Unnamed: 0,PMID/PMCID,Publisher,Journal title,Article title,Cost
16,22610094,ASBMB,BIOLOGICAL CHEMISTRY,Annexin-1 interaction with FPR2/ALX,£265.67
60,PMC3576085,ASBMB,BIOLOGICAL CHEMISTRY,Understanding how noncatalytic carbohydrate bi...,£1100.00
61,23239883 PMC3561570,ASBMB,BIOLOGICAL CHEMISTRY,Molecular architecture and functional analysis...,£2259.64
64,PMCID: PMC3642348,ASBMB,BIOLOGICAL CHEMISTRY,Human and viral golgi anti-apoptotic protein (...,£1019.71
65,PMID: 22992744 PMC3493908,ASBMB,BIOLOGICAL CHEMISTRY,Dynamic exchange of myosin VI on endocytic str...,£1119.61
66,PMCID: PMC3531748,ASBMB,BIOLOGICAL CHEMISTRY,Uncoupling proteostasis and development in vit...,£1131.01
67,PMCID: PMC3436574\n,ASBMB,BIOLOGICAL CHEMISTRY,Structural Requirements for Recognition of Maj...,£1137.51
68,PMID: 23223336 PMC3543027,ASBMB,BIOLOGICAL CHEMISTRY,Visualization of structural changes accompanyi...,£1152.72
69,PMCID: PMC3795252,ASBMB,BIOLOGICAL CHEMISTRY,SLP-76 sterile alpha motif (SAM) and individua...,£1160.09
70,PMCID: PMC3724652,ASBMB,BIOLOGICAL CHEMISTRY,?-Amino-3-hydroxy-5-methyl-4-isoxazole propion...,£1166.85


Create a smaller dataframe of just the entries for the top five journals, remove the '£' sign from the Cost column (none of these journals had dollar pricing) and remove the decimal, effectively getting the cost in pennies.
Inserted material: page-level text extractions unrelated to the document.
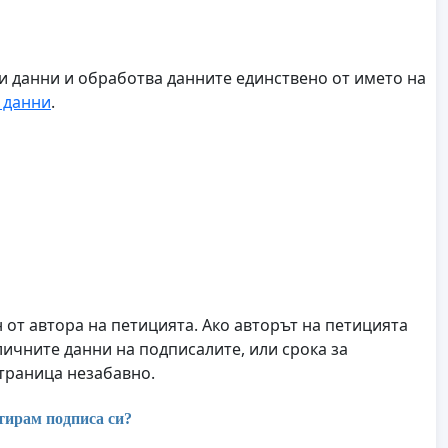
ни данни и обработва данните единствено от името на
 данни
.
от автора на петицията. Ако авторът на петицията
личните данни на подписалите, или срока за
страница незабавно.
тирам подписа си?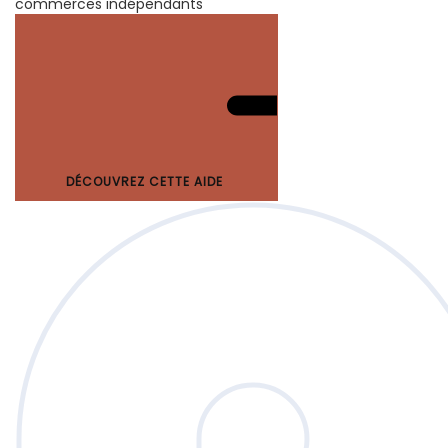
commerces indépendants
DÉCOUVREZ CETTE AIDE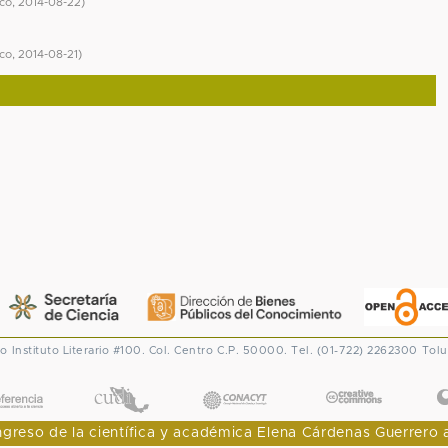
ico
,
2014-08-22
)
ico
,
2014-08-21
)
co
Instituto Literario #100. Col. Centro
C.P. 50000. Tel. (01-722) 2262300
Tolu
CONACYT
eso de la científica y académica Elena Cárdenas Guerrero al I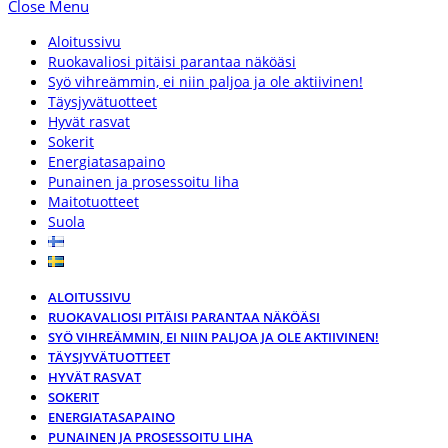
Close Menu
Aloitussivu
Ruokavaliosi pitäisi parantaa näköäsi
Syö vihreämmin, ei niin paljoa ja ole aktiivinen!
Täysjyvätuotteet
Hyvät rasvat
Sokerit
Energiatasapaino
Punainen ja prosessoitu liha
Maitotuotteet
Suola
ALOITUSSIVU
RUOKAVALIOSI PITÄISI PARANTAA NÄKÖÄSI
SYÖ VIHREÄMMIN, EI NIIN PALJOA JA OLE AKTIIVINEN!
TÄYSJYVÄTUOTTEET
HYVÄT RASVAT
SOKERIT
ENERGIATASAPAINO
PUNAINEN JA PROSESSOITU LIHA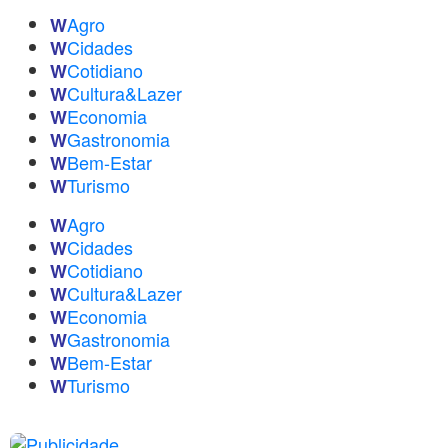
Agro
W
Cidades
W
Cotidiano
W
Cultura&Lazer
W
Economia
W
Gastronomia
W
Bem-Estar
W
Turismo
W
Agro
W
Cidades
W
Cotidiano
W
Cultura&Lazer
W
Economia
W
Gastronomia
W
Bem-Estar
W
Turismo
W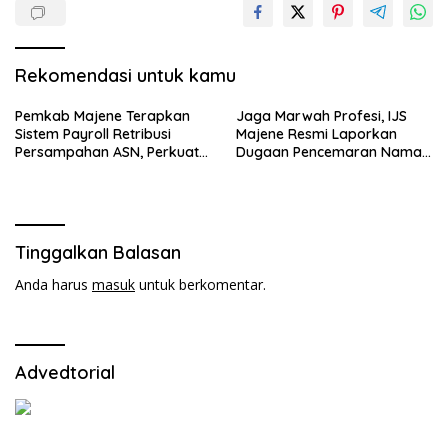
Rekomendasi untuk kamu
Pemkab Majene Terapkan
Jaga Marwah Profesi, IJS
Sistem Payroll Retribusi
Majene Resmi Laporkan
Persampahan ASN, Perkuat
Dugaan Pencemaran Nama
Digitalisasi dan Tingkatkan
Baik
PAD
Tinggalkan Balasan
Anda harus
masuk
untuk berkomentar.
Advedtorial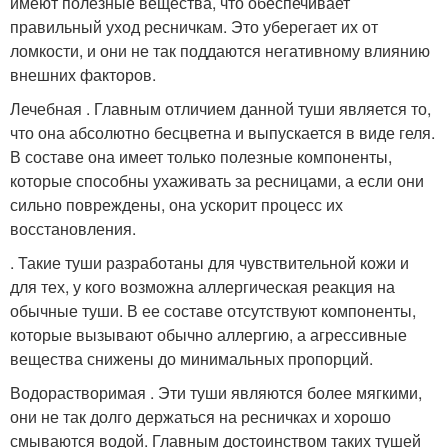
имеют полезные вещества, что обеспечивает
правильный уход ресничкам. Это уберегает их от
ломкости, и они не так поддаются негативному влиянию
внешних факторов.
Лечебная . Главным отличием данной туши является то,
что она абсолютно бесцветна и выпускается в виде геля.
В составе она имеет только полезные компоненты,
которые способны ухаживать за ресницами, а если они
сильно повреждены, она ускорит процесс их
восстановления.
. Такие туши разработаны для чувствительной кожи и
для тех, у кого возможна аллергическая реакция на
обычные туши. В ее составе отсутствуют компоненты,
которые вызывают обычно аллергию, а агрессивные
вещества снижены до минимальных пропорций.
Водорастворимая . Эти туши являются более мягкими,
они не так долго держаться на ресничках и хорошо
смываются водой. Главным достоинством таких тушей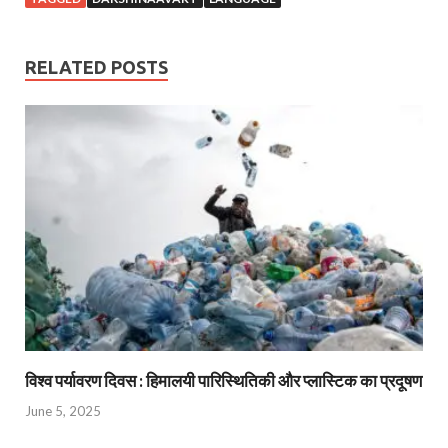
RELATED POSTS
विश्व पर्यावरण दिवस : हिमालयी पारिस्थितिकी और प्लास्टिक का प्रदूषण
June 5, 2025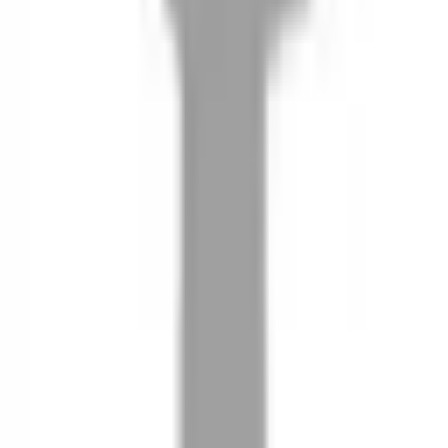
08
推薦朋友，你會再有100元回饋金
09
回饋金的使用方式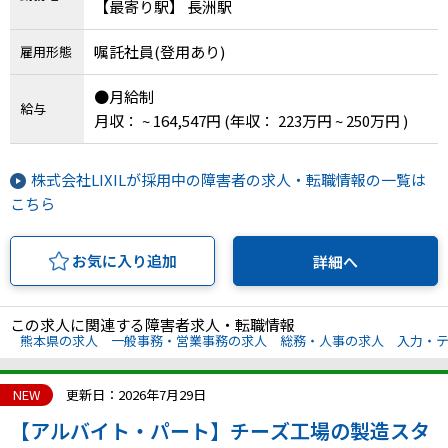
【最寄り駅】 長洲駅
嘱託社員(登用あり)
雇用形態
●月給制
給与
月収： ~ 164,547円
(年収： 223万円 ~ 250万円 )
株式会社LIXILが採用中の障害者の求人・転職情報の一覧は
こちら
お気に入り追加
詳細へ
この求人に関連する障害者求人・転職情報
熊本県の求人
一般事務・営業事務の求人
総務・人事の求人
入力・
NEW
更新日：2026年7月29日
【アルバイト・パート】チーズ工場の製造スタ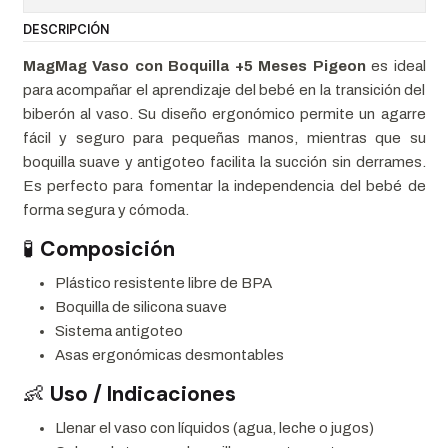
DESCRIPCIÓN
MagMag Vaso con Boquilla +5 Meses Pigeon
es ideal
para acompañar el aprendizaje del bebé en la transición del
biberón al vaso. Su diseño ergonómico permite un agarre
fácil y seguro para pequeñas manos, mientras que su
boquilla suave y antigoteo facilita la succión sin derrames.
Es perfecto para fomentar la independencia del bebé de
forma segura y cómoda.
🧪
Composición
Plástico resistente libre de BPA
Boquilla de silicona suave
Sistema antigoteo
Asas ergonómicas desmontables
👶
Uso / Indicaciones
Llenar el vaso con líquidos (agua, leche o jugos)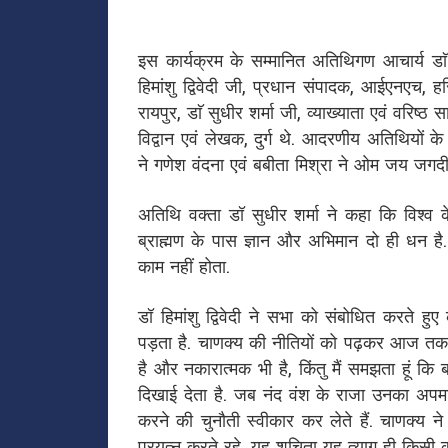
इस कार्यक्रम के सम्मानित अतिथिगण आचार्य डाॅ इ
हिमांशु द्विवेदी जी, प्रधान संपादक, आईएनएच, हरिभ
रायपुर, डाॅ सुधीर शर्मा जी, व्याख्याता एवं वरिष्
विद्वान एवं लेखक, दुर्ग थे. आदरणीय अतिथियों क
ने गणेश वंदना एवं बबीता मिश्रा ने ओम जय जगद
अतिथि वक्ता डॉ सुधीर शर्मा ने कहा कि विश्व क
ब्राह्मण के पास ज्ञान और अभिमान दो ही धन है.
काम नहीं होता.
डॉ हिमांशु द्विवेदी ने सभा को संबोधित करते ह
पड़ता है. चाणक्य की नीतियों को पढ़कर आज तक 
है और नकारात्मक भी है, किंतु मैं समझता हूं कि
दिखाई देता है. जब नंद वंश के राजा उनका अपम
करने की चुनौती स्वीकार कर लेते हैं. चाणक्य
Then remove the few unrealistic outliers, one with a cost of £192,000 and several with a cost of £999,999

In [1070]:
stats = pd.DataFrame(reasonable.groupby(['Journal title', 'Publisher'])['Cost'].agg(['mean', 'median', 'std']))

In [1071]:
stats

Unnamed: 0_level_0,Unnamed: 1_level_0,mean,median,std
Journal title,Publisher,Unnamed: 2_level_1,Unnamed: 3_level_1,Unnamed: 4_level_1
BIOLOGICAL CHEMISTRY,ASBMB,137134.712121,128730.5,40162.090457
NEUROIMAGE,ELSEVIER,221218.129032,232643.0,27319.324435
NUCLEIC ACIDS RESEARCH,OXFORD,116234.482759,85200.0,44215.093382
PLOS ONE,PUBLIC LIBRARY OF SCIENCE,93941.047619,89934.0,19895.609102
PROCEEDINGS,NATIONAL ACADEMY OF SCIENCES,83988.333333,73400.0,45531.982256


In [1072]:
stats[['mean', 'median', 'std']].apply(lambda x: round(x) / 100) # convert back to £

Unnamed: 0_level_0,Unnamed: 1_level_0,mean,median,std
Journal title,Publisher,Unnamed: 2_level_1,Unnamed: 3_level_1,Unnamed: 4_level_1
BIOLOGICAL CHEMISTRY,ASBMB,1371.35,1287.3,401.62
NEUROIMAGE,ELSEVIER,2212.18,2326.43,273.19
NUCLEIC ACIDS RESEARCH,OXFORD,1162.34,852.0,442.15
PLOS ONE,PUBLIC LIBRARY OF SCIENCE,939.41,899.34,198.96
PROCEEDINGS,NATIONAL ACADEMY OF SCIENCES,839.88,734.0,455.32


The mean, median and standard deviation of the cost per article, in £, for the five most common journals.